[INSTRUCTIONS TO FOLLOW] Look through the data below. Collect every line where the word "Сетка" occurs.

Saved data entries:
↓↓↓

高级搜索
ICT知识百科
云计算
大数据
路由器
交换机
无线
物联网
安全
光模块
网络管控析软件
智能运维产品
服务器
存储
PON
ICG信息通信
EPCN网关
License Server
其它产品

↑↑↑
↓↓↓

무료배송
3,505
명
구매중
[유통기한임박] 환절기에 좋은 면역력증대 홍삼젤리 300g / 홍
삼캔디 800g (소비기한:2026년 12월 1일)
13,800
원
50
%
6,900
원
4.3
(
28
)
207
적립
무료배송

↑↑↑
↓↓↓

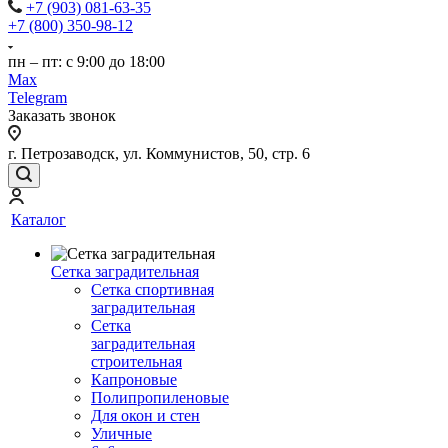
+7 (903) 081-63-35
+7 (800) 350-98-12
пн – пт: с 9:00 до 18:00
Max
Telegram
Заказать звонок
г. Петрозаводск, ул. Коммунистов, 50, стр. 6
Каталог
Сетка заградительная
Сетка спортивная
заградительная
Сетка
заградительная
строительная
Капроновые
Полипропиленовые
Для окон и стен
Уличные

↑↑↑

[THE COMPLETED TASK]
Сетка заградительная
Сетка спортивная
Сетка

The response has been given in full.